Avancez masqués est le deuxième livre que je lis d’Hélène Bonafous-Murat. Autant La Caravane du pape (voir ici) était un roman historique, érudit et sobre autant celui-ci est différent sur bien des plans.
Je n’avais pas vu l’étiquette « public averti ».La surprise a donc été d’entrée de jeu, et jeux il y a, tout au long du livre. Un jeu très érudit là encore qui s’installe dans le domaine de l’art (j’avais commencé ma critique de La Caravane du pape sur la couverture du livre d’ailleurs : un tableau) et dont on entrevoit les coulisses. Ici, les connaissances des grands maîtres classiques comme des artistes/ plasticiens contemporains font le jeu (là encore) du machiavélisme d’un meurtrier manipulateur qui se cache derrière l’écran d’internet et sous un masque (matériel et moral) dans sa vie physique.

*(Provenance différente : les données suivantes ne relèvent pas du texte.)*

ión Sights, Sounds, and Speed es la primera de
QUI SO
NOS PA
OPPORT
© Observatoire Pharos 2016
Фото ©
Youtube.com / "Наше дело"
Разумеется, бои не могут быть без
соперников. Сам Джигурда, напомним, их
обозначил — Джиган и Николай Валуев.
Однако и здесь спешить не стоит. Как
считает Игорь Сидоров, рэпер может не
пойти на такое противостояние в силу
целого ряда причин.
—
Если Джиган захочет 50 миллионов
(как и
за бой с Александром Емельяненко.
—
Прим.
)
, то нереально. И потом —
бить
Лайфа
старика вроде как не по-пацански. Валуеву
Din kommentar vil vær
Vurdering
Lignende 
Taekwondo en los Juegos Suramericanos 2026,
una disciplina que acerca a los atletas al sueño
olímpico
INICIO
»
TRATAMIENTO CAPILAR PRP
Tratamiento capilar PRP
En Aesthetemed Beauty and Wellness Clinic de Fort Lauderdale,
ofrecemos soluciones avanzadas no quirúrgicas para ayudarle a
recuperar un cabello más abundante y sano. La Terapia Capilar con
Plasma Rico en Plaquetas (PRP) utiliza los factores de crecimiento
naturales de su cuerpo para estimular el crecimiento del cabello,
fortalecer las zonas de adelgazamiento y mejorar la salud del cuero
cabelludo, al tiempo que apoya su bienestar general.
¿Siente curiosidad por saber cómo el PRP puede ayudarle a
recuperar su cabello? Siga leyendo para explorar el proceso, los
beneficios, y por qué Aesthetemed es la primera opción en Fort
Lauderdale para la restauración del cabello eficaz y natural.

Comme dans La Caravane du pape, il y a un pygmalion : il s’agit d’ailleurs du pseudo avéré de l’interlocuteur d’Olivia Lespert. Dans La Caravane du pape, Leone Allaci rencontre une jeune fille à qui il apprend à lire, écrire et traduire. Il « lui offrira de ce fait, un privilège inespéré (rappelons qu’à cette époque les femmes n’ont pas d’âme et ne sont pas considérées autrement qu’un animal ou qu’une plante) », comme je le rappelle dans mon article.

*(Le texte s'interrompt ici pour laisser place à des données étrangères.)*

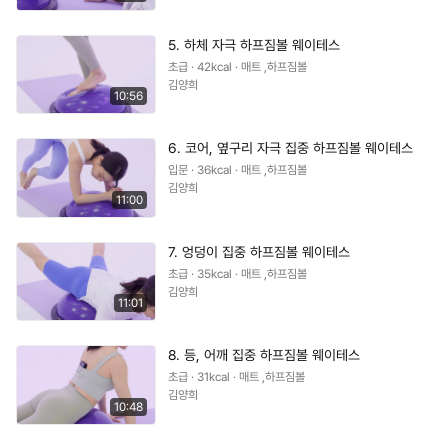
5. 하체 자극 하프짐볼 웨이테스
초급 · 42kcal · 매트 ,하프짐볼
김양희
10:56
6. 코어, 옆구리 자극 집중 하프짐볼 웨이테스
입문 · 36kcal · 매트 ,하프짐볼
김양희
11:00
7. 엉덩이 집중 하프짐볼 웨이테스
초급 · 35kcal · 매트 ,하프짐볼
김양희
11:01
8. 등, 어깨 집중 하프짐볼 웨이테스
초급 · 31kcal · 매트 ,하프짐볼
김양희
10:48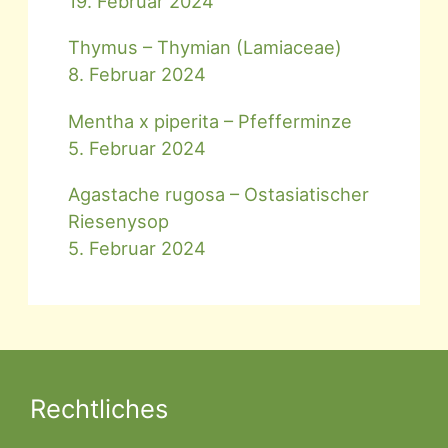
19. Februar 2024
Thymus – Thymian (Lamiaceae)
8. Februar 2024
Mentha x piperita – Pfefferminze
5. Februar 2024
Agastache rugosa – Ostasiatischer
Riesenysop
5. Februar 2024
Rechtliches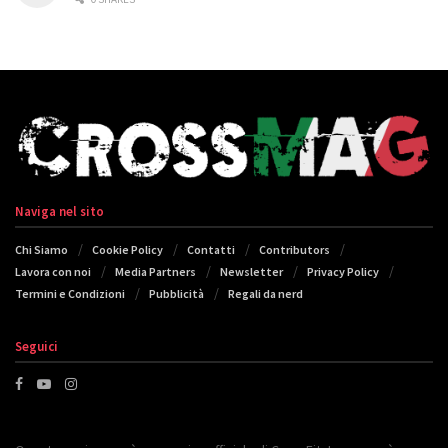
Naviga nel sito
Chi Siamo
Cookie Policy
Contatti
Contributors
Lavora con noi
Media Partners
Newsletter
Privacy Policy
Termini e Condizioni
Pubblicità
Regali da nerd
Seguici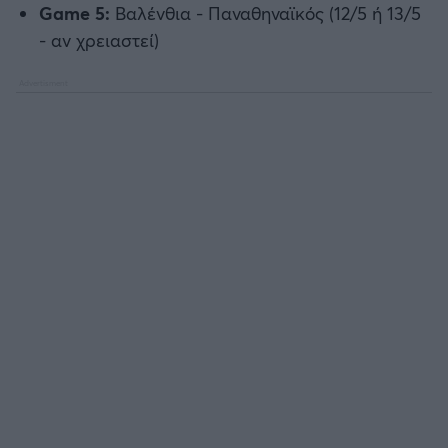
Game 5:
Βαλένθια - Παναθηναϊκός (12/5 ή 13/5
- αν χρειαστεί)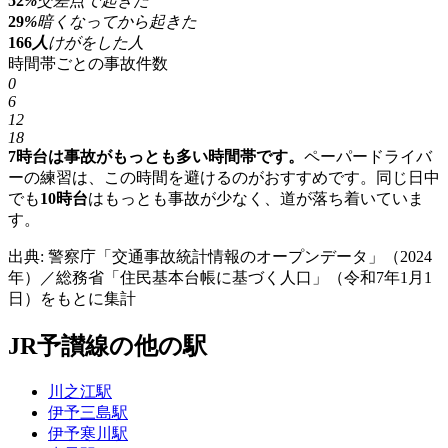
52
%
交差点で起きた
29
%
暗くなってから起きた
166
人
けがをした人
時間帯ごとの事故件数
0
6
12
18
7時台は事故がもっとも多い時間帯です。
ペーパードライバ
ーの練習は、この時間を避けるのがおすすめです。同じ日中
でも
10時台
はもっとも事故が少なく、道が落ち着いていま
す。
出典: 警察庁「交通事故統計情報のオープンデータ」（2024
年）／総務省「住民基本台帳に基づく人口」（令和7年1月1
日）をもとに集計
JR予讃線の他の駅
川之江駅
伊予三島駅
伊予寒川駅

Dans le présent thriller érotico-psychologico-artistique, la femme est un objet de soumission pour des hommes dominateurs. C’est l’éternelle dialectique du maître et de l’esclave, le manichéisme entre douceur et force, le droit de vie et de mort, se prendre pour Dieu… Clubs secrets et libertins, fantasmes sexuels et morbides peuvent rappeler Sade bien évidemment mais plus récemment E. L. James et ses nuances de gris…et de noir ! Avec plus d’élégance, l’héroïne avoue se laisser troubler par la puissance de ses émotions quand bien même elle qualifie les agissements masculins de pervers. En confrontant la vulnérabilité de la chair et des affects à l’intransigeance moralisatrice, elle pose le problème de la permissivité (voire jusqu’à la pornographie fétichiste et violente) d’un côté, face à une société réactionnaire et hypocrite, d’un autre côté.
Qui jettera la première pierre ? semble nous dire Marie-Madeleine…
Citation:
“Des silhouettes fantomatiques sorties de leur dureté minérale et tout aussitôt recapturées par elle.”